The colder the better.
Trygve Mongstad is a researcher at the Institute for Energy Technology (IFE) in Norway innovating solar production in colder climates. Mongstad and his team are exploring the effect of high temperatures on solar production. According to his research, high temperatures cause the atoms in substances (electrons in the panels) to vibrate and this agitation of the electrons slows down the production and transportation of the energy. Therefore, wind and especially wind chill are important factors in creating the perfect environment for solar energy production.
While solar energy production has resulted in success in these higher latitudes, there’s still lots of work to be done to better utilise sunshine during their low-light, short-day winter seasons and to also better use solar-tracking to harness sunshine across the varying sun path in summer.

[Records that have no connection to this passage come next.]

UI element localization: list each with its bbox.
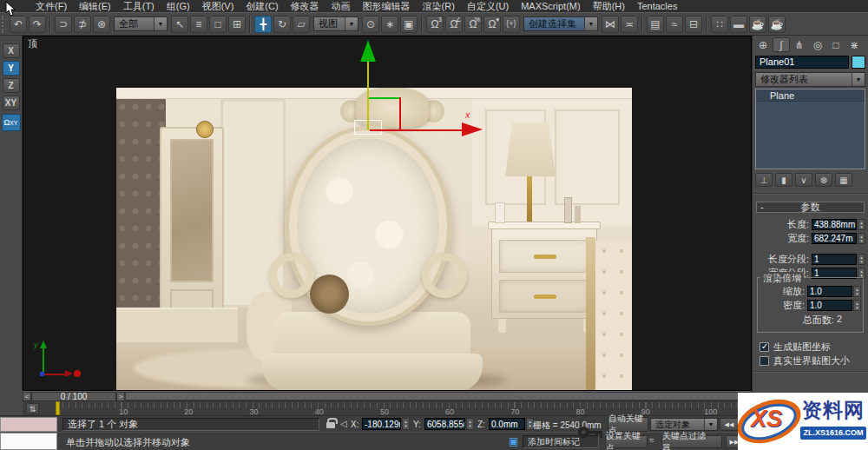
bind-spacewarp-icon[interactable]: ⊛ — [93, 16, 110, 33]
time-slider-track[interactable] — [125, 392, 752, 400]
align-icon[interactable]: ≍ — [621, 16, 638, 33]
checkbox[interactable] — [760, 356, 769, 366]
snap-toggle-icon[interactable]: Ω3 — [426, 16, 444, 33]
axis-constraint-button[interactable]: XY — [3, 96, 20, 110]
motion-tab-icon[interactable]: ◎ — [809, 37, 826, 52]
create-tab-icon[interactable]: ⊕ — [754, 37, 772, 52]
axis-constraint-button[interactable]: X — [3, 43, 20, 58]
keyboard-override-icon[interactable]: {+} — [503, 16, 520, 33]
configure-modifier-sets-icon[interactable]: ▦ — [835, 173, 852, 187]
toolbar-handle[interactable] — [2, 16, 6, 33]
schematic-view-icon[interactable]: ⊟ — [685, 16, 702, 33]
go-to-start-icon[interactable]: ◀◀ — [720, 418, 739, 431]
set-key-toggle-icon[interactable] — [578, 422, 604, 443]
isolate-cube-icon[interactable]: ▣ — [509, 435, 518, 447]
spinner-icon[interactable] — [858, 233, 865, 244]
axis-constraint-button[interactable]: Z — [3, 78, 20, 93]
menu-item[interactable]: 创建(C) — [240, 0, 284, 13]
selection-region-icon[interactable]: □ — [209, 16, 227, 33]
parameter-value-field[interactable]: 1.0 — [807, 300, 852, 311]
material-editor-icon[interactable]: ∷ — [711, 16, 728, 33]
curve-editor-icon[interactable]: ≈ — [666, 16, 683, 33]
reference-coordinate-dropdown[interactable]: 视图 ▼ — [313, 17, 358, 31]
z-coord-field[interactable]: 0.0mm — [489, 418, 525, 430]
axis-constraint-button[interactable]: Y — [3, 61, 20, 76]
spinner-icon[interactable] — [858, 254, 865, 265]
spinner-icon[interactable] — [853, 300, 861, 311]
macro-recorder-field[interactable] — [0, 417, 57, 432]
select-and-scale-icon[interactable]: ▱ — [293, 16, 310, 33]
select-and-manipulate-icon[interactable]: ∗ — [381, 16, 398, 33]
gizmo-xy-plane-handle-green[interactable] — [368, 97, 400, 99]
menu-item[interactable]: Tentacles — [631, 1, 683, 11]
toggle-ribbon-icon[interactable]: ▣ — [400, 16, 418, 33]
use-pivot-center-icon[interactable]: ⊙ — [362, 16, 379, 33]
undo-icon[interactable]: ↶ — [10, 16, 27, 33]
menu-item[interactable]: 自定义(U) — [461, 0, 515, 13]
snap-axis-constraint-icon[interactable]: ΩXY — [2, 114, 21, 131]
make-unique-icon[interactable]: ∨ — [795, 173, 812, 187]
selection-lock-icon[interactable] — [326, 422, 335, 428]
viewport-label[interactable]: 顶 — [28, 37, 37, 50]
stack-item[interactable]: Plane — [756, 89, 865, 102]
menu-item[interactable]: 工具(T) — [117, 0, 161, 13]
mini-curve-editor-icon[interactable]: ⇅ — [26, 403, 39, 414]
viewport[interactable]: 顶 — [23, 36, 752, 391]
checkbox-row[interactable]: 真实世界贴图大小 — [760, 354, 867, 367]
menu-item[interactable]: MAXScript(M) — [515, 1, 586, 11]
menu-item[interactable]: 渲染(R) — [417, 0, 461, 13]
spinner-icon[interactable] — [853, 286, 861, 297]
object-name-field[interactable]: Plane01 — [755, 56, 849, 69]
rendered-frame-icon[interactable]: ☕ — [749, 16, 766, 33]
parameter-value-field[interactable]: 682.247m — [812, 233, 857, 244]
selection-filter-dropdown[interactable]: 全部 ▼ — [114, 17, 168, 31]
gizmo-y-axis-arrow[interactable] — [360, 40, 376, 62]
window-crossing-icon[interactable]: ⊞ — [228, 16, 246, 33]
gizmo-y-axis-stem[interactable] — [367, 60, 369, 130]
key-filters-button[interactable]: 关键点过滤器... — [661, 435, 722, 448]
checkbox-row[interactable]: 生成贴图坐标 — [760, 340, 867, 354]
object-color-swatch[interactable] — [852, 56, 865, 69]
gizmo-x-axis-arrow[interactable] — [462, 122, 483, 136]
spinner-icon[interactable] — [858, 219, 865, 230]
select-and-move-icon[interactable]: ╋ — [254, 16, 272, 33]
select-by-name-icon[interactable]: ≡ — [190, 16, 207, 33]
parameter-value-field[interactable]: 1.0 — [807, 286, 852, 297]
parameters-rollout-header[interactable]: - 参数 — [756, 202, 865, 213]
time-slider[interactable]: < 0 / 100 > — [23, 391, 752, 400]
select-object-icon[interactable]: ↖ — [171, 16, 188, 33]
gizmo-xy-plane-handle-red[interactable] — [399, 97, 401, 131]
menu-item[interactable]: 视图(V) — [196, 0, 240, 13]
angle-snap-icon[interactable]: Ω∠ — [445, 16, 463, 33]
remove-modifier-icon[interactable]: ⊗ — [815, 173, 832, 187]
x-coord-field[interactable]: -180.129m — [362, 418, 401, 430]
render-setup-icon[interactable]: ▬ — [730, 16, 747, 33]
set-key-button[interactable]: 设置关键点 — [605, 435, 648, 448]
percent-snap-icon[interactable]: Ω% — [464, 16, 482, 33]
spinner-icon[interactable] — [466, 418, 474, 430]
menu-item[interactable]: 组(G) — [161, 0, 196, 13]
menu-item[interactable]: 编辑(E) — [73, 0, 117, 13]
y-coord-field[interactable]: 6058.855m — [424, 418, 465, 430]
select-link-icon[interactable]: ⊃ — [55, 16, 72, 33]
layer-manager-icon[interactable]: ▤ — [647, 16, 664, 33]
gizmo-x-axis-stem[interactable] — [370, 129, 464, 131]
spinner-icon[interactable] — [402, 418, 410, 430]
menu-item[interactable]: 动画 — [326, 0, 357, 13]
render-production-icon[interactable]: ☕ — [768, 16, 786, 33]
menu-item[interactable]: 图形编辑器 — [357, 0, 417, 13]
parameter-value-field[interactable]: 1 — [812, 254, 857, 265]
modify-tab-icon[interactable]: ∫ — [773, 37, 790, 52]
show-end-result-icon[interactable]: ▮ — [775, 173, 792, 187]
display-tab-icon[interactable]: □ — [827, 37, 845, 52]
menu-item[interactable]: 文件(F) — [30, 0, 73, 13]
checkbox[interactable] — [760, 342, 769, 352]
spinner-snap-icon[interactable]: Ω▾ — [483, 16, 501, 33]
select-and-rotate-icon[interactable]: ↻ — [273, 16, 291, 33]
modifier-list-dropdown[interactable]: 修改器列表 ▼ — [755, 72, 865, 87]
current-frame-marker[interactable] — [56, 401, 60, 415]
parameter-value-field[interactable]: 438.88mm — [812, 219, 857, 230]
maxscript-listener-field[interactable] — [0, 433, 57, 450]
mirror-icon[interactable]: ⋈ — [602, 16, 619, 33]
named-selection-sets-dropdown[interactable]: 创建选择集 ▼ — [523, 17, 598, 31]
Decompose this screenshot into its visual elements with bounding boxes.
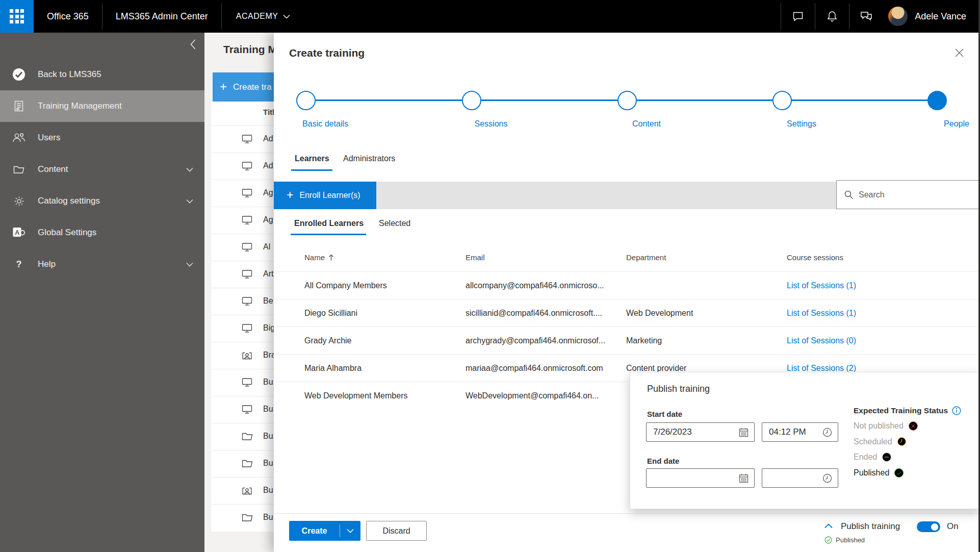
chevron-down-icon[interactable]	[186, 199, 193, 204]
end-time-input[interactable]	[762, 468, 838, 488]
status-label: Not published	[854, 421, 904, 431]
discard-button[interactable]: Discard	[366, 521, 427, 541]
publish-toggle[interactable]	[917, 521, 940, 532]
column-header-department[interactable]: Department	[626, 253, 666, 262]
training-list-row[interactable]: Ad	[211, 126, 274, 153]
cell-name: Maria Alhambra	[304, 364, 362, 373]
column-header-sessions[interactable]: Course sessions	[787, 253, 843, 262]
create-split-button[interactable]: Create	[289, 521, 360, 541]
monitor-icon	[242, 378, 252, 387]
monitor-icon	[242, 405, 252, 414]
cell-name: Diego Sicilliani	[304, 309, 357, 318]
training-list-row[interactable]: Ad	[211, 153, 274, 180]
training-list-row[interactable]: Ag	[211, 180, 274, 207]
chevron-up-icon[interactable]	[824, 523, 833, 529]
start-time-input[interactable]: 04:12 PM	[762, 422, 838, 442]
status-item-published: Published	[854, 468, 961, 478]
lms365-admin-center-link[interactable]: LMS365 Admin Center	[102, 0, 221, 33]
step-label-people[interactable]: People	[916, 119, 980, 129]
sessions-link[interactable]: List of Sessions (1)	[787, 309, 856, 318]
training-management-page: Training M + Create tra Titl AdAdAgAgAlA…	[204, 33, 274, 552]
app-launcher-waffle-icon[interactable]	[0, 0, 34, 33]
enroll-learners-button[interactable]: + Enroll Learner(s)	[274, 182, 376, 209]
training-title: Ad	[263, 134, 273, 143]
chevron-down-icon[interactable]	[186, 262, 193, 267]
clock-icon[interactable]	[822, 428, 832, 437]
step-label-sessions[interactable]: Sessions	[450, 119, 532, 129]
sidebar-item-catalog-settings[interactable]: Catalog settings	[0, 185, 204, 217]
feedback-icon[interactable]	[849, 0, 883, 33]
sidebar-item-back-to-lms365[interactable]: Back to LMS365	[0, 59, 204, 90]
step-label-basic-details[interactable]: Basic details	[285, 119, 366, 129]
footer-divider	[274, 513, 980, 514]
sidebar-item-users[interactable]: Users	[0, 122, 204, 154]
column-header-email[interactable]: Email	[466, 253, 485, 262]
subtab-selected[interactable]: Selected	[379, 219, 410, 228]
create-training-button[interactable]: + Create tra	[213, 72, 274, 102]
monitor-icon	[242, 215, 252, 225]
chevron-down-icon[interactable]	[340, 529, 360, 533]
sidebar-item-content[interactable]: Content	[0, 154, 204, 185]
circle-check-icon	[894, 468, 904, 478]
training-list-row[interactable]: Ag	[211, 207, 274, 234]
training-list-row[interactable]: Bu	[211, 369, 274, 396]
training-list-row[interactable]: Bu	[211, 450, 274, 478]
step-circle-content[interactable]	[617, 91, 637, 110]
calendar-icon[interactable]	[739, 473, 749, 483]
lms365-logo-icon	[12, 68, 25, 81]
sessions-link[interactable]: List of Sessions (0)	[787, 336, 856, 345]
sidebar-item-training-management[interactable]: Training Management	[0, 90, 204, 122]
column-header-name[interactable]: Name	[304, 253, 334, 262]
subtab-enrolled-learners[interactable]: Enrolled Learners	[294, 219, 364, 228]
calendar-icon[interactable]	[739, 428, 749, 437]
step-label-content[interactable]: Content	[606, 119, 687, 129]
info-icon[interactable]	[952, 406, 961, 415]
start-date-input[interactable]: 7/26/2023	[646, 422, 755, 442]
workspace-label: ACADEMY	[236, 12, 278, 21]
training-list-row[interactable]: Art	[211, 261, 274, 288]
svg-text:A: A	[15, 229, 20, 236]
bell-icon[interactable]	[815, 0, 849, 33]
status-label: Ended	[854, 453, 877, 462]
title-column-header[interactable]: Titl	[263, 108, 274, 116]
arrow-up-icon	[328, 254, 334, 261]
tab-administrators[interactable]: Administrators	[343, 154, 395, 167]
workspace-selector[interactable]: ACADEMY	[222, 0, 305, 33]
users-icon	[12, 132, 25, 143]
step-circle-basic-details[interactable]	[296, 91, 316, 110]
training-list-row[interactable]: Bu	[211, 477, 274, 505]
training-list-row[interactable]: Bra	[211, 342, 274, 369]
end-date-input[interactable]	[646, 468, 755, 488]
sidebar-collapse-button[interactable]	[190, 39, 196, 49]
training-list-row[interactable]: Al	[211, 234, 274, 261]
training-title: Big	[263, 323, 274, 333]
office365-link[interactable]: Office 365	[34, 0, 102, 33]
app-window: Office 365 LMS365 Admin Center ACADEMY A…	[0, 0, 980, 552]
training-list-row[interactable]: Bu	[211, 423, 274, 450]
sidebar-item-help[interactable]: ?Help	[0, 248, 204, 280]
step-circle-people[interactable]	[927, 91, 947, 110]
chevron-down-icon[interactable]	[186, 167, 193, 172]
global-settings-icon: A	[12, 227, 25, 239]
enroll-learners-label: Enroll Learner(s)	[299, 191, 360, 200]
step-label-settings[interactable]: Settings	[761, 119, 842, 129]
chat-icon[interactable]	[781, 0, 815, 33]
training-list-row[interactable]: Big	[211, 315, 274, 342]
user-menu[interactable]: Adele Vance	[883, 0, 978, 33]
clock-icon[interactable]	[822, 473, 832, 483]
cell-email: WebDevelopment@compafi464.on...	[466, 391, 599, 400]
tab-learners[interactable]: Learners	[295, 154, 329, 167]
sidebar-item-label: Users	[38, 133, 60, 143]
search-input[interactable]: Search	[836, 180, 980, 209]
training-list-row[interactable]: Be	[211, 288, 274, 315]
training-list-row[interactable]: Bu	[211, 396, 274, 423]
sidebar-item-global-settings[interactable]: AGlobal Settings	[0, 217, 204, 248]
close-icon[interactable]	[952, 45, 967, 60]
circle-x-icon	[908, 421, 918, 431]
step-circle-sessions[interactable]	[462, 91, 481, 110]
training-list-row[interactable]: Bu	[211, 504, 274, 532]
modal-title: Create training	[289, 47, 365, 59]
step-circle-settings[interactable]	[772, 91, 792, 110]
start-date-value: 7/26/2023	[653, 427, 739, 437]
sessions-link[interactable]: List of Sessions (1)	[787, 281, 856, 290]
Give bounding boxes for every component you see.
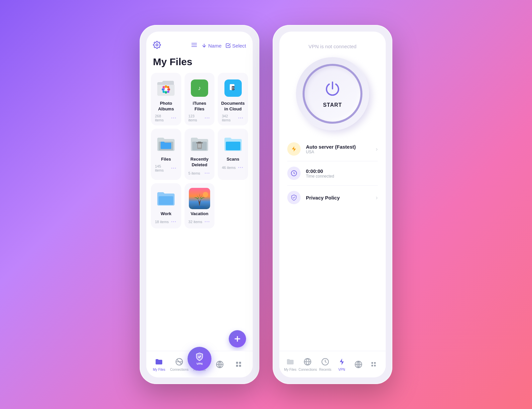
- vpn-nav-recents[interactable]: Recents: [317, 357, 333, 371]
- vpn-my-files-nav-icon: [286, 357, 295, 366]
- files-header: Name Select: [146, 32, 253, 54]
- files-folder-icon: [155, 133, 177, 155]
- file-card-trash[interactable]: Recently Deleted 5 items ···: [185, 129, 215, 180]
- svg-rect-43: [239, 365, 241, 367]
- vpn-connections-nav-icon: [303, 357, 312, 366]
- svg-marker-48: [340, 358, 344, 365]
- connections-nav-icon: [175, 357, 184, 366]
- menu-nav-icon: [235, 360, 245, 369]
- time-title: 0:00:00: [306, 168, 378, 174]
- lightning-icon: [287, 142, 301, 156]
- vpn-privacy-row[interactable]: Privacy Policy ›: [287, 186, 378, 209]
- scans-meta: 46 items ···: [221, 164, 245, 171]
- svg-text:D: D: [232, 86, 234, 90]
- vacation-more[interactable]: ···: [204, 218, 210, 225]
- svg-point-12: [167, 86, 169, 88]
- files-count: 145 items: [155, 164, 171, 172]
- gear-icon[interactable]: [153, 41, 161, 50]
- file-card-docs[interactable]: D Documents in Cloud 342 items ···: [218, 73, 248, 125]
- right-phone: VPN is not connected START: [273, 25, 392, 384]
- svg-point-14: [165, 88, 167, 91]
- scans-count: 46 items: [222, 166, 236, 170]
- vpn-power-ring[interactable]: START: [296, 57, 369, 130]
- power-icon: [323, 79, 342, 99]
- vpn-center-button[interactable]: VPN: [188, 347, 211, 371]
- scans-more[interactable]: ···: [237, 164, 244, 171]
- clock-icon: [287, 167, 301, 180]
- svg-rect-30: [159, 196, 173, 205]
- list-view-icon[interactable]: [191, 42, 198, 50]
- scans-name: Scans: [226, 157, 239, 162]
- file-card-scans[interactable]: Scans 46 items ···: [218, 129, 248, 180]
- vpn-nav-browser[interactable]: [350, 360, 367, 369]
- files-more[interactable]: ···: [171, 165, 177, 172]
- vpn-nav-my-files[interactable]: My Files: [282, 357, 299, 371]
- svg-point-7: [165, 91, 167, 94]
- nav-connections-label: Connections: [170, 368, 189, 371]
- vpn-nav-vpn[interactable]: VPN: [333, 357, 350, 371]
- vacation-icon: [189, 188, 210, 209]
- sort-button[interactable]: Name: [201, 43, 221, 49]
- time-info-text: 0:00:00 Time connected: [306, 168, 378, 179]
- svg-rect-54: [374, 365, 376, 366]
- file-card-itunes[interactable]: ♪ iTunes Files 123 items ···: [185, 73, 215, 125]
- file-card-vacation[interactable]: Vacation 32 items ···: [185, 183, 215, 229]
- svg-point-9: [168, 88, 170, 91]
- nav-connections[interactable]: Connections: [169, 357, 190, 371]
- vpn-nav-connections-label: Connections: [299, 368, 317, 371]
- vacation-count: 32 items: [189, 220, 202, 224]
- svg-rect-53: [371, 365, 373, 366]
- vpn-server-row[interactable]: Auto server (Fastest) USA ›: [287, 137, 378, 161]
- vpn-nav-menu[interactable]: [366, 360, 383, 369]
- work-count: 18 items: [155, 220, 169, 224]
- vpn-nav-connections[interactable]: Connections: [299, 357, 317, 371]
- file-card-work[interactable]: Work 18 items ···: [151, 183, 181, 229]
- recently-deleted-name: Recently Deleted: [188, 157, 211, 168]
- vpn-power-button[interactable]: START: [303, 64, 362, 124]
- files-meta: 145 items ···: [154, 164, 178, 172]
- left-phone: Name Select My Files: [140, 25, 259, 384]
- docs-count: 342 items: [222, 114, 237, 122]
- work-more[interactable]: ···: [171, 218, 177, 225]
- privacy-info-text: Privacy Policy: [306, 195, 370, 201]
- svg-point-8: [162, 88, 164, 91]
- add-folder-button[interactable]: [229, 330, 246, 347]
- vpn-nav-recents-label: Recents: [319, 368, 332, 371]
- itunes-name: iTunes Files: [188, 101, 211, 112]
- photo-albums-meta: 268 items ···: [154, 114, 178, 122]
- files-grid: Photo Albums 268 items ··· ♪ iTunes F: [146, 73, 253, 351]
- docs-name: Documents in Cloud: [221, 101, 245, 112]
- work-name: Work: [161, 211, 171, 217]
- photo-albums-more[interactable]: ···: [171, 115, 177, 121]
- select-button[interactable]: Select: [225, 43, 246, 49]
- bottom-nav-vpn: My Files Connections Recents: [279, 351, 386, 377]
- svg-rect-42: [236, 365, 238, 367]
- vpn-recents-nav-icon: [321, 357, 330, 366]
- file-card-files[interactable]: Files 145 items ···: [151, 129, 181, 180]
- server-info-text: Auto server (Fastest) USA: [306, 144, 370, 154]
- my-files-nav-icon: [154, 357, 164, 366]
- recently-deleted-more[interactable]: ···: [204, 170, 210, 177]
- svg-point-11: [167, 90, 169, 93]
- recently-deleted-meta: 5 items ···: [188, 170, 211, 177]
- nav-browser[interactable]: [209, 360, 230, 369]
- time-subtitle: Time connected: [306, 174, 378, 179]
- docs-more[interactable]: ···: [237, 115, 244, 121]
- svg-rect-52: [374, 362, 376, 364]
- privacy-title: Privacy Policy: [306, 195, 370, 201]
- recently-deleted-count: 5 items: [189, 171, 200, 175]
- svg-point-0: [156, 44, 158, 46]
- bottom-nav: My Files Connections Recents: [146, 351, 253, 377]
- file-card-photo-albums[interactable]: Photo Albums 268 items ···: [151, 73, 181, 125]
- itunes-more[interactable]: ···: [204, 115, 211, 121]
- vpn-nav-vpn-icon: [337, 357, 346, 366]
- nav-menu[interactable]: [230, 360, 250, 369]
- files-name: Files: [161, 157, 171, 162]
- svg-rect-51: [371, 362, 373, 364]
- nav-my-files[interactable]: My Files: [149, 357, 169, 371]
- svg-point-13: [163, 90, 165, 93]
- itunes-meta: 123 items ···: [188, 114, 211, 122]
- sort-select-group: Name Select: [191, 42, 246, 50]
- vpn-status-text: VPN is not connected: [309, 44, 356, 49]
- privacy-chevron-icon: ›: [376, 194, 378, 201]
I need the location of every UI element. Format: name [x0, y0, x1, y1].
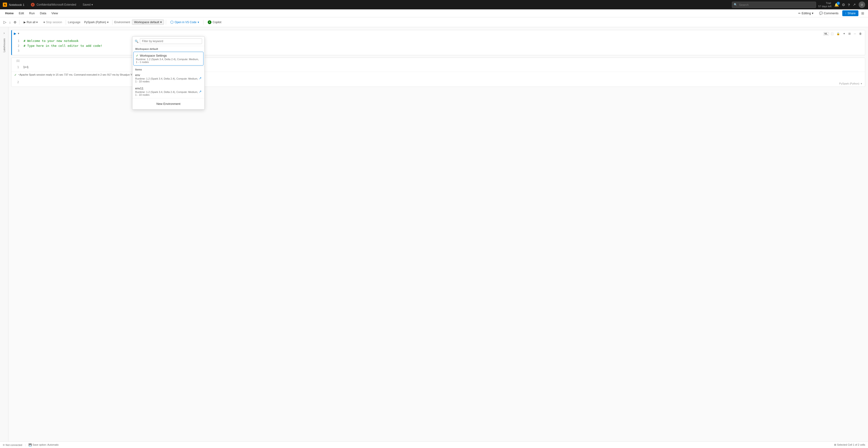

Ongoing research across Russia, Sweden, Norway and even into the Baltic regions hope to improve solar technology and year-round production of renewable energy.
A social transition.
Germany has been the top photovoltaic installer for a number of years and is leading the European renewable-energy bandwagon having announced their plans to move away from nuclear energy production completely by 2022, and, reduce greenhouse gas emissions by 80 to 95 per cent by 2050 at least.
The Energiewende Germany is powered predominantly by communities and citizens with small investors driving more than 50 per cent of the country’s renewable shift in 2013 alone. The country is even exporting surplus energy to neighbouring countries thanks to being able to produce more energy than what they need. Their final investment into traditional energy plants is in dismantling and taking them down.
The Germans are massively invested in the uptake and measurement of solar production across Europe and the Middle East. Their current projections predict that solar energy is to become the cheapest source of energy across most regions by 2025. Further to this and thanks to technological advancements, solar power is already cost effective in sunny regions like Dubai, and even in projects still under construction in Brazil and Uruguay.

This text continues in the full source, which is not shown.